Like the cybercriminals they target, ethical hackers will be discovering vulnerabilities using tools and lists of known vulnerabilities such as the Common Vulnerabilities and Exposures (CVE) database. And like the cybercriminals they emulate, they are able to look into the dark corners and recesses of an organisation, looking for the back doors and open windows of their digital edge. Consider this: one-third of organisations admit to monitoring less than 75% of their attack surface, while 20% believe that more than half of their attack surface remains uncharted or unobservable.
Consequently, it becomes evident why cybercriminals, armed with significant and often cost-effective manpower, as well as an array of techniques, specifically target undisclosed assets and consistently discover exploitable weaknesses. The first step to keeping up, while avoiding overburdening internal security resources, is to establish a Vulnerability Disclosure Program (VDP).
The value of VDP
VDPs offer a controlled framework for security operators to proactively and continuously assess internet-connected applications and infrastructure, recording weaknesses and anomalies. VDP providers have gathered massive communities of hackers and researchers, each with a specific skill set and experience, which can make an organisation’s security much more robust. These hackers undertake ongoing assessments on internet-facing assets, including third-party software, such as open-source libraries, which are a breeding ground for cybercrime.
Even the most risk-adverse organizations, including defense agencies in the UK, US, And Singapore, have leveraged VDPs. The US Department of Defense has seen over 45,000 vulnerabilities reported through theirs since its inception in 2016. That’s how continuous feedback from hackers, related to the potential fall-out from vulnerabilities, extends the scope and knowledge of internal security teams. Delivering and maintaining this level of coverage in-house is beyond the scope of most companies.
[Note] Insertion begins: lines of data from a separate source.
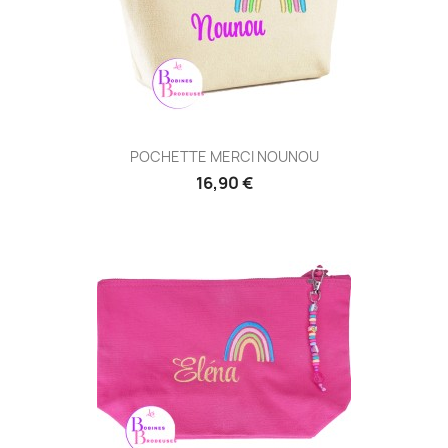
POCHETTE MERCI NOUNOU
16,90 €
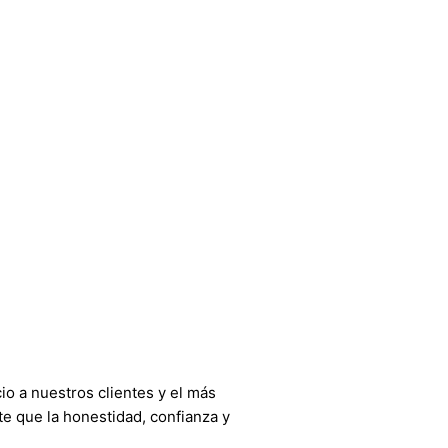
o a nuestros clientes y el más
e que la honestidad, confianza y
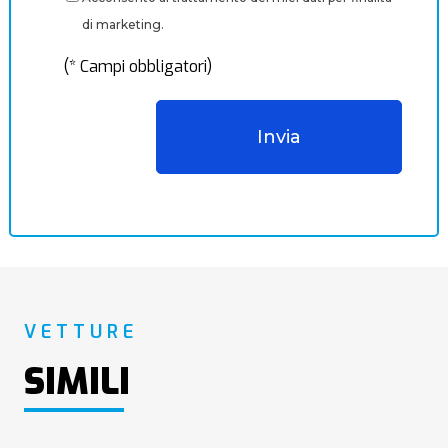
di marketing.
(* Campi obbligatori)
VETTURE
SIMILI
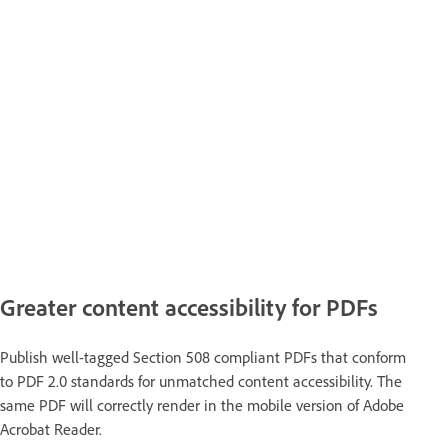
Greater content accessibility for PDFs
Publish well-tagged Section 508 compliant PDFs that conform
to PDF 2.0 standards for unmatched content accessibility. The
same PDF will correctly render in the mobile version of Adobe
Acrobat Reader.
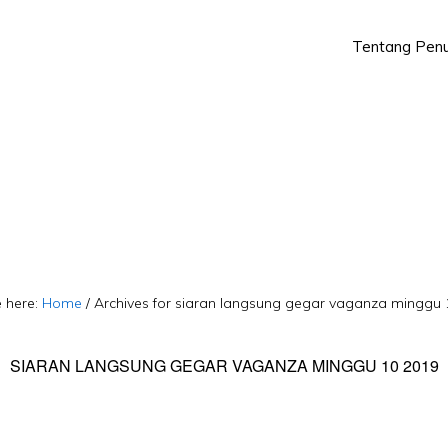
Tentang Penu
Skip
Skip
to
to
primary
main
navigation
content
 here:
Home
/
Archives for siaran langsung gegar vaganza minggu 
SIARAN LANGSUNG GEGAR VAGANZA MINGGU 10 2019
Every digital organisation should establish a VDP to leverage ethical hacking, however, to ensure hackers' security, the UK Home Office should also update the Computer Misuse Act to boost legal protections for good faith cyber exploration and threat research.
Ethical hacking in the real world
In practice, hacking can be customised to meet many sizes and types of requirements. The UK’s National Cyber Security Centre is leading the field with its vulnerability disclosure reporting program, which applies to its own website and extends to any online government site. The UK’s Ministry of Defence (MoD) is another example of a government agency leading by example. It is collaborating with the hacker community to support its own technical talent and introduce more diverse perspectives to help defend assets more effectively.
Businesses with large-scale asset inventories might also want to think about establishing a Vulnerability Rewards Program (VRP), which provides financial incentives to identify and report weaknesses. Companies can onboard hackers who offer specialist expertise to take part, depending on the assets that are in the VRP. The promise of attractive reimbursement will entice the best security specialists globally.
At the same time, if enterprises are offering more substantial financial incentives for spotting and submitting weaknesses quickly and directly, then the value to cybercriminals of stockpiling vulnerabilities for future ransomware attacks reduces accordingly.
Looking to a secure future
Staying one step ahead of the cybercriminal community is an onerous and complicated task, however, hackers can help tilt the balance in favour of the businesses and away from the malicious actors who are constantly probing for weakness. By introducing financial incentives and protecting them from well-meaning but misguided prosecution, we can help ensure a brighter future for businesses and individuals alike.